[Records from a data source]

- - -

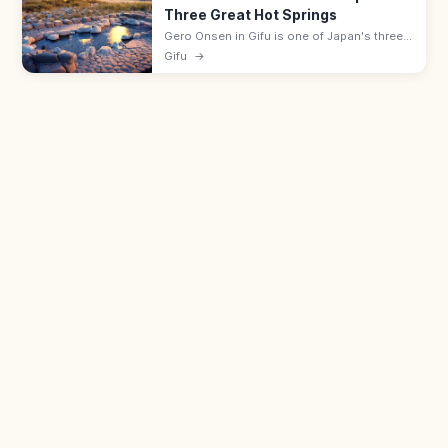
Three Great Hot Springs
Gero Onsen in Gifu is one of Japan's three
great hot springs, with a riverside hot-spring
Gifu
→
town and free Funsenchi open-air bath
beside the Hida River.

- - -

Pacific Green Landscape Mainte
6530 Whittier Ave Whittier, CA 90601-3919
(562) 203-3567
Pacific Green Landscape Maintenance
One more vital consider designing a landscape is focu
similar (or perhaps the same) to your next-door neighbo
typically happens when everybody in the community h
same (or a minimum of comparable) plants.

- - -

## What you have to do
Starting at the line that has "Gero Onsen in Gifu is one of Japan's three" and ending at the line that has "beside the Hida River.", please write out the lines above exactly, leaving out all others.

## Exercise output
Gero Onsen in Gifu is one of Japan's three
great hot springs, with a riverside hot-spring
Gifu
→
town and free Funsenchi open-air bath
beside the Hida River.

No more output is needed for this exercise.